By Tom Rogan
Monday, June 29, 2015
Is this a dagger which I see before me, the handle toward my hand? Come, let me clutch thee.
That line, from Shakespeare’s play, Macbeth, refers to the protagonist’s subconscious thoughts of murdering a king and usurping his throne. Shakespeare’s quote is analogous to what’s happening in Greece.
Because today, Greek prime minister Alexis Tsipras of the far-Left Syriza party is chasing the dagger. And he’s targeting his own country. Thanks to Tsipras’s “leadership,” Greece is now under capital controls, and its banks are shuttered. Rather than compromise to save Greece from immense hardship, Tsipras has instead chosen deepening crisis. He’s holding a July 5th referendum on the creditors’ bailout terms.
But that choice isn’t born of tough leadership, it’s a consequence of Tspiras’s political gamesmanship. He hopes that by stoking nationalist pride, he’ll force EU creditors to surrender. Yet the EU is far more likely to let Greece collapse. This was always a strong possibility. From the moment Greek voters made their choice and put Tsipras in office, he’s embraced a “dumb and dumber” strategy. But since then, Tsipras has transitioned from stupidity to absurdity to vaudevillian extremism.

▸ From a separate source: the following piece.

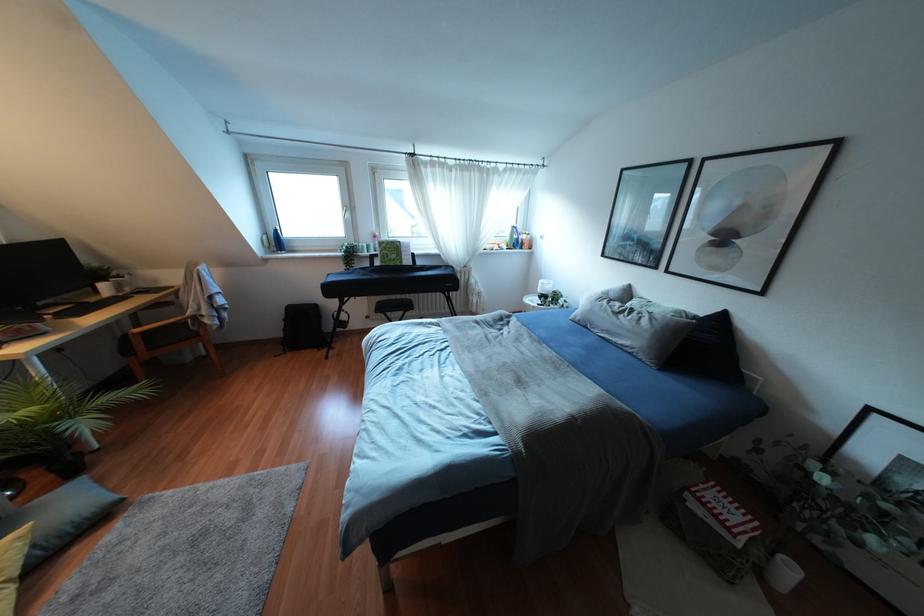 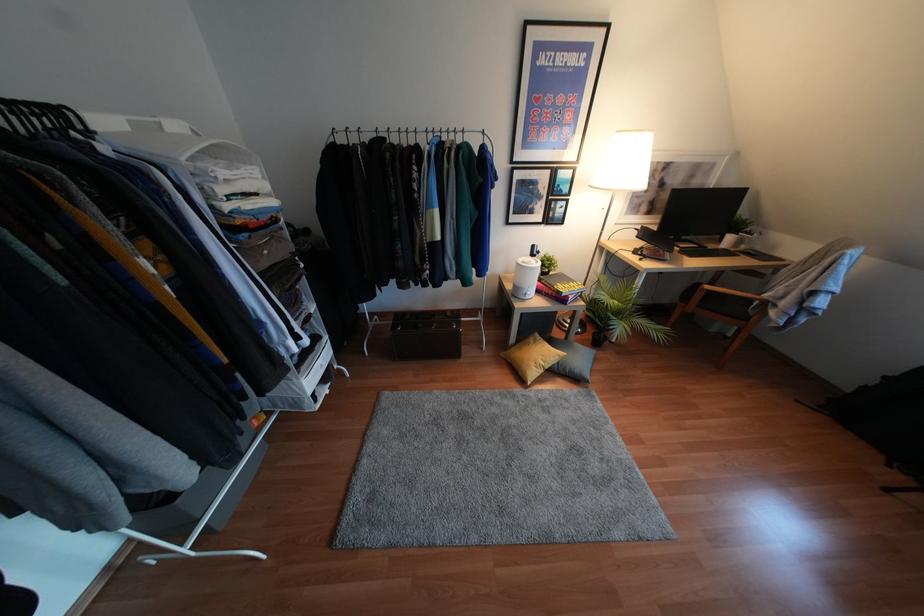 Where in the second image is the point corresponding to point (196, 334) from the first image?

Consider the facts: $356 billion in debt, Greece obviously needs massive structural reform. But even now — at the crunch moment — Tsipras offers no serious reforms. Instead, he proposes increasing taxes on large companies and increasing employee pension contributions. In essence, Tsipras is doubling down on what has ruined Greece: its decaying, inefficient economy and its repellant investment environment. Most indicative, Tsipras has refused pension cuts or increases to pension-eligibility ages. Facing the 75 percent of Greece’s pensioners who retire before 61 years of age, and other vested interests — read this Reuters article from 2011 (few reforms have occurred since) — Tsipras yields. Still, with an elderly population and no population growth, Greece cannot ignore facts forever. Its pension crisis will only worsen.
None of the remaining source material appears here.